The answer is (5,-5), but I don't know why...


#2: Write an equation satisfied by the graph obtained by shifting y=2x-5 three units to the left.

The answer is y=2x+1

I know when an equation is shown moving to the left, it is put in parentheses and a number is added to it (for example y=x^2 becomes y=(x^2+2) when it is moved two places to the left). However, I do not know how to do this problem.

Could someone please help me?

Several things you can do. First off, these aren't calc questions, afaik.

1. Can you write down the equation determined by the two points? If so, then I guess you have choices to plug into the equation to see if they work.

2. The easiest thing to do is to just plot the thing and move it 3 units to the left, and see what you get. But you can also just apply some transforms. In your case, you can shift your function to the left ( f(x) -> f(x+3) ) by applying that transform.

See what you get :)
 
  • #3
Thanks for the reply! I think I'm starting to remember this...

Yeah I know these aren't really calc questions, but they were in the beginning section of my calc. book.

Thanks for your help!
 
  • #4
Anytime :D
 
  • #5
Okay, I'm still having trouble with the second question. I know I may sound really stupid, but I tried to solve it by doing f(x)=(2x-5+3), and did not get the correct answer. What am I doing incorrectly?
 
  • #6
Consider rewriting f(x) = 2x-5 as f(x) = 2(x-5/2).. and see if you get anything from there...
 
  • #7
Now I understand! I was having a bit of a mental block at hte moment... Thank you very much! :)
 

1. How do I find the point of intersection for two curves?

To find the point of intersection for two curves, you will need to set the equations of the two curves equal to each other. Then, solve for the variable to determine the x-coordinate. Once you have the x-coordinate, plug it back into either of the original equations to find the corresponding y-coordinate.

2. What is the equation for a line passing through two given points?

The equation for a line passing through two given points (x1,y1) and (x2,y2) can be found using the slope-intercept form, y = mx + b, where m is the slope and b is the y-intercept. The slope, m, can be calculated by taking the difference in the y-coordinates divided by the difference in the x-coordinates, which is (y2-y1)/(x2-x1). Once you have the slope, plug it into the equation along with one of the given points to solve for b. This will give you the equation for the line.

3. Can I use calculus to solve for the point of inflection?

Yes, you can use calculus to find the point of inflection for a curve. The point of inflection is where the second derivative of the curve changes sign, going from positive to negative or vice versa. To find this point, take the second derivative of the curve and set it equal to 0. Then, solve for the variable to determine the x-coordinate.
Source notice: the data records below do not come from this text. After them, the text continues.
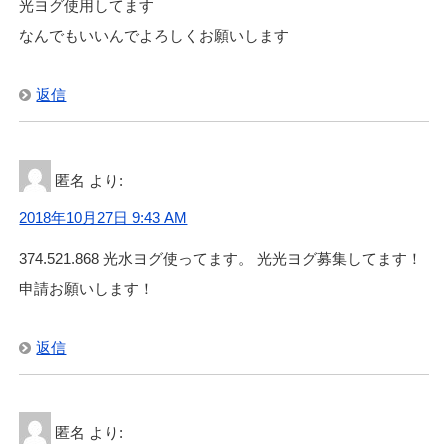
光ヨグ使用してます
なんでもいいんでよろしくお願いします
返信
匿名
より:
2018年10月27日 9:43 AM
374.521.868 光水ヨグ使ってます。 光光ヨグ募集してます！
申請お願いします！
返信
匿名
より: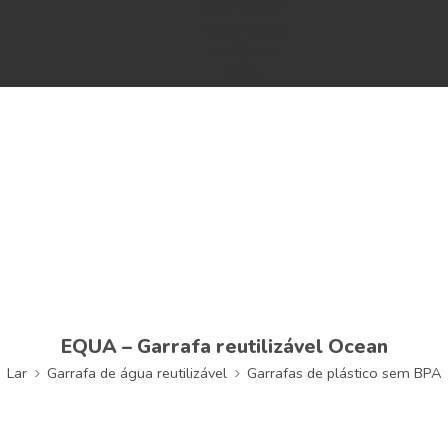
ZEN ARÔME
AMOR LUSO
BAREAYA
AVRIL
EQUA – Garrafa reutilizável Ocean
Lar
Garrafa de água reutilizável
Garrafas de plástico sem BPA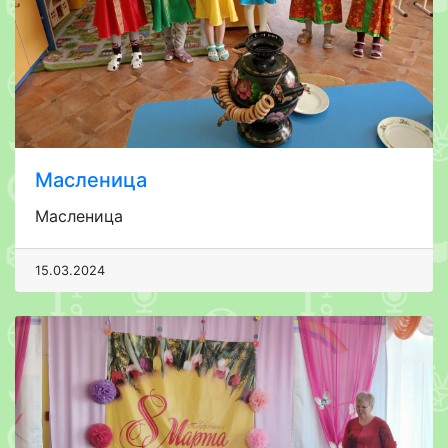
Масленица
Масленица
15.03.2024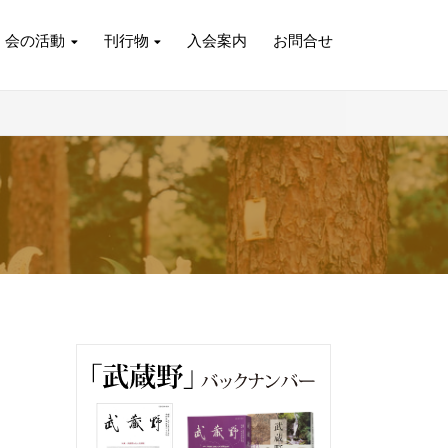
会の活動
刊行物
入会案内
お問合せ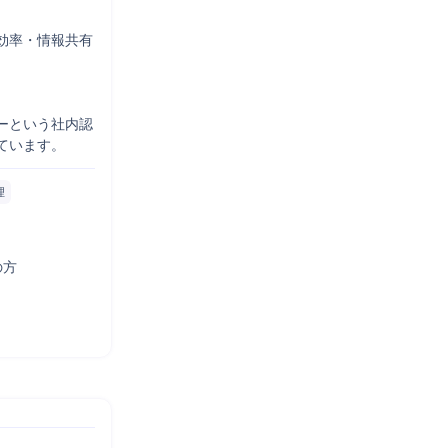
務効率・情報共有
ーという社内認
ています。
理
方
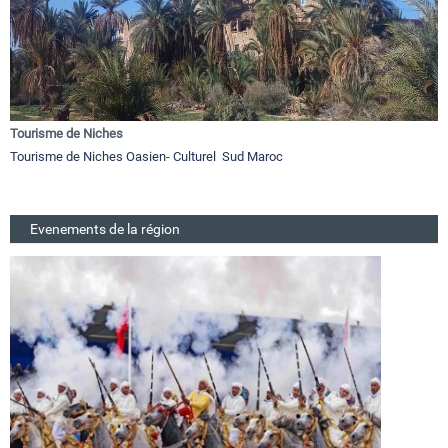
Tourisme de Niches
Tourisme de Niches Oasien- Culturel Sud Maroc
Evenements de la région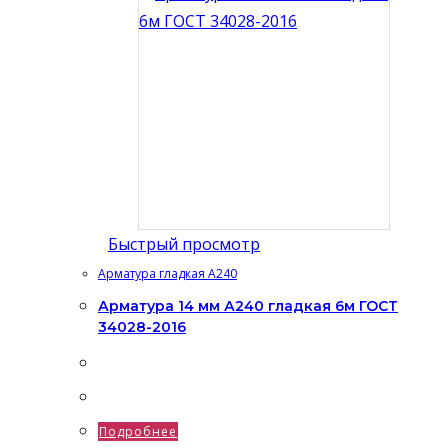
Быстрый просмотр
Арматура гладкая А240
Арматура 14 мм А240 гладкая 6м ГОСТ
34028-2016
Подробнее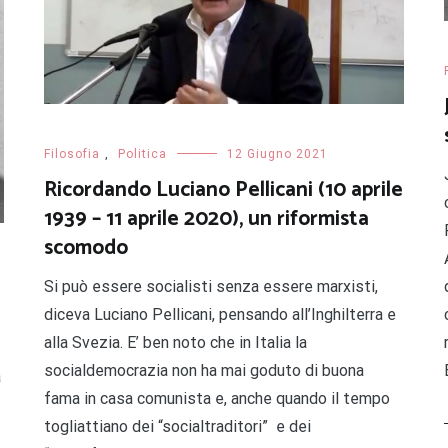
Filosofia
,
Politica
12 Giugno 2021
Ricordando Luciano Pellicani (10 aprile
1939 – 11 aprile 2020), un riformista
scomodo
Si può essere socialisti senza essere marxisti,
diceva Luciano Pellicani, pensando all’Inghilterra e
alla Svezia. E’ ben noto che in Italia la
socialdemocrazia non ha mai goduto di buona
a
fama in casa comunista e, anche quando il tempo
togliattiano dei “socialtraditori” e dei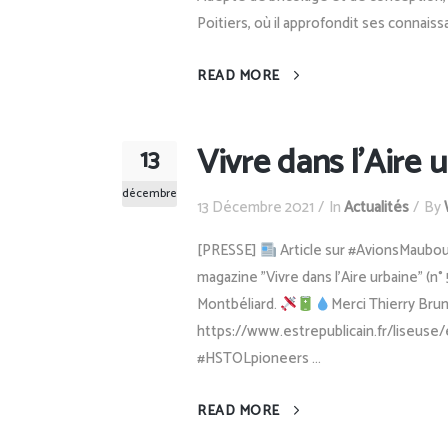
Poitiers, où il approfondit ses connaiss
READ MORE
Vivre dans l’Aire 
13
décembre
13 Décembre 2021
In
Actualités
By
[PRESSE]
Article sur #AvionsMaubou
magazine "Vivre dans l'Aire urbaine" (n°
Montbéliard.
Merci Thierry Bru
https://www.estrepublicain.fr/liseus
#HSTOLpioneers ...
READ MORE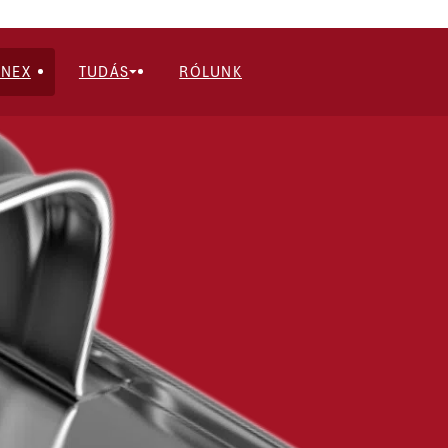
INEX
TUDÁS
RÓLUNK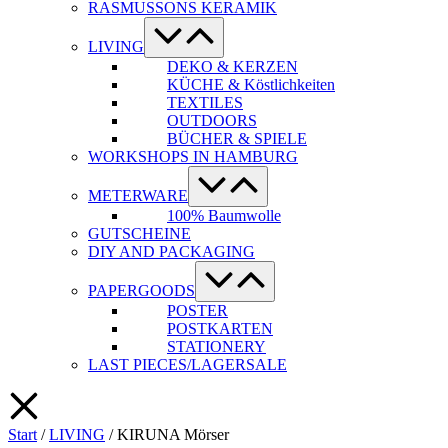
RASMUSSONS KERAMIK
Menü-
Schalter
LIVING
DEKO & KERZEN
KÜCHE & Köstlichkeiten
TEXTILES
OUTDOORS
BÜCHER & SPIELE
WORKSHOPS IN HAMBURG
Menü-
Schalter
METERWARE
100% Baumwolle
GUTSCHEINE
DIY AND PACKAGING
Menü-
Schalter
PAPERGOODS
POSTER
POSTKARTEN
STATIONERY
LAST PIECES/LAGERSALE
Start
/
LIVING
/ KIRUNA Mörser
Plug this x-coordinate back into the original equation to find the corresponding y-coordinate.

4. How do I know if a point is a critical point?

A critical point is a point where the derivative of the curve is equal to 0, or where the derivative does not exist. To determine if a point is a critical point, take the first derivative of the curve and set it equal to 0. Then, solve for the variable to determine the x-coordinate. Plug this x-coordinate back into the original equation to find the corresponding y-coordinate. If the derivative does not exist at this point, it is also considered a critical point.

5. Can I use calculus to find the maximum or minimum value of a curve?

Yes, you can use calculus to find the maximum or minimum value of a curve. The maximum or minimum value occurs at the point where the derivative is equal to 0 or does not exist. To find this point, take the first derivative of the curve and set it equal to 0. Then, solve for the variable to determine the x-coordinate. Plug this x-coordinate back into the original equation to find the corresponding y-coordinate. You can also use the second derivative test to determine if the point is a maximum or minimum point.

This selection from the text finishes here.